As expected the R is well-earned just through how graphic the violence gets. Gunn gleefully shows off a lot of heads getting blasted apart, axes going through skulls, or King Shark tearing a soldier apart, while roaring in the rain. Here we get the first DC movie with a penis shot. There are also smaller moments of morbid humor, like a bird choking on the flesh of a corpse during the opening credits. Gunn is too much of a natural satirist to just make it about the gore, however. Even in his low-budget days, when writing fare like “Tromeo & Juliet” or directing “Super,” Gunn is happier dropping a shocking joke or writing oddball dialogue. “The Suicide Squad” has the feel of a director who knows how to absorb the premise and then make it his own. In the opening mission we meet a Task Force X member, Weasel (Sean Gunn), who other team members warn eats children. Once they land on the island, someone instantly drowns, another hero, T.D.K (Nathan Fillion) can unleash his arms to fly at opponents but then he writhes as an armless torso when hit, while Savant (Michael Rooker reuniting with Gunn), who gets a big intro, just runs off terrified.  The screenplay celebrates comic books while also subverting the genre.

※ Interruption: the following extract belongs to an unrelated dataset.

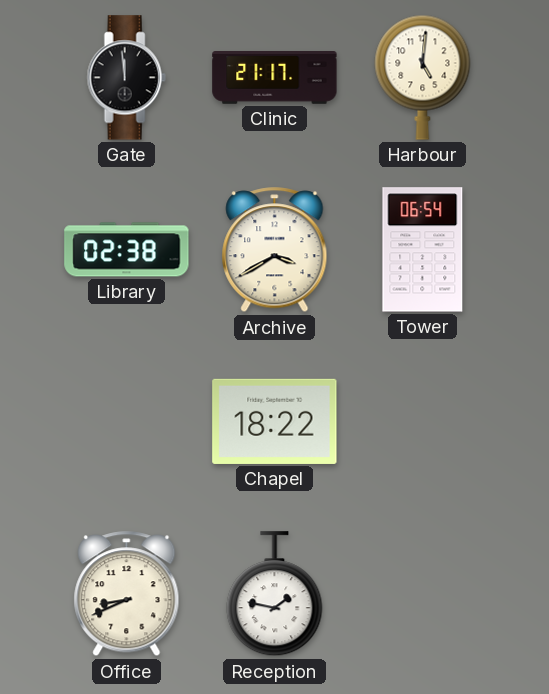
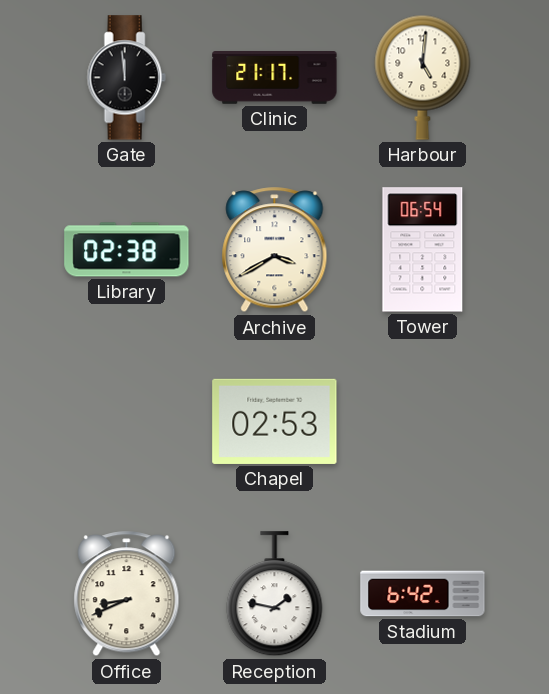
Chapel: 18:22 -> 02:53
Stadium: none -> 6:42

The key way in which Gunn comments on the whole idea of costumed characters is by vividly writing the Suicide Squad with hilarious, sometimes biting details. Peacemaker boasts that he loves liberty so much he doesn’t care how many women and children need to die. Polka-Dot Man has lingering frustrations and inner rages pertaining to his mom. So the only way to really get him to unleash his deadly polka-dots is by making him see the visage of his mother in a target. King Shark might just eat a friend if he gets hungry enough. Gunn has no time for the self-righteous, model citizen antics of a Superman, he feels at home with anti-heroes who are psychologically unbalanced and dealing with phobias (Bloodsport hates rats). Idris Elba plays his role with the rugged presence that again proves he would have been a perfect James Bond. Like Vin Diesel’s Groot in “Guardians of the Galaxy,” Sly Stallone’s King Shark is kind of sweet, prone to saying “nom nom” when hungry or making figurines out of explosives. Even the villains pale in comparison to the Squad. In fact, the regime of Corto Maltese is the plot’s weakest point. Much of the middle of the film can drag a little as required action movie time is spent with dictators and generals that look like typical Latin clichés. One of them is thankfully blown away by Harley after some rowdy sex. 

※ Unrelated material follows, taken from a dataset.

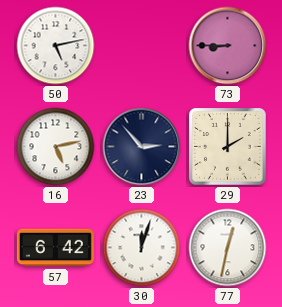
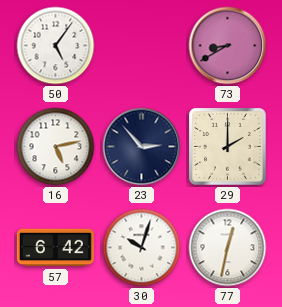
50: 5:13 -> 5:06
73: 8:45 -> 8:40
30: 12:03 -> 10:03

The last section of the movie is where the action becomes classic Gunn, bursting with his visual wildness. Starro becomes a rampaging kaiju, aquariums unleash killer fish and Harley ends up swimming inside a massive eyeball. As a stylist, Gunn basks in how comic book aesthetics give you room to truly conjure anything at all on screen, mixing surrealism with color schemes Andy Warhol would approve of. So many action films and comic book adaptations recycle the same look and climactic battle scenes, that it’s refreshing when Gunn delivers the necessary, crumbling buildings then switches to a deranged, almost Punk spirit for the finale. This is what makes “The Suicide Squad” the strongest entry yet in the DC movie canon. There have been a few entertaining, grandiose deliveries like “Aquaman” and the first “Wonder Woman,” but typically DC films have been overly digital, even somber affairs. “The Suicide Squad” rides its own ticket, not caring about what the other movies were attempting to do. There’s more pathos in King Shark sitting in the back of a van, silently watching the grit of an island’s back alleys pass by, than your average bullet fest. It’s a blood-soaked ride that knows how to take advantage of the fact that it’s just a movie.

The Suicide Squad” releases Aug. 6 on HBO Max and in theaters nationwide.